_AIM OF THE TASK_
When you spot the word "like" in a line of the data below, copy that line.
○ ○ ○
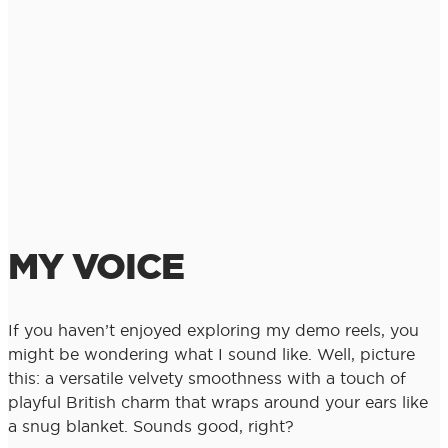
MY VOICE
If you haven’t enjoyed exploring my demo reels, you
might be wondering what I sound like. Well, picture
this: a versatile velvety smoothness with a touch of
playful British charm that wraps around your ears like
a snug blanket. Sounds good, right?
○ ○ ○
_EXERCISE RESPONSE_
might be wondering what I sound like. Well, picture
playful British charm that wraps around your ears like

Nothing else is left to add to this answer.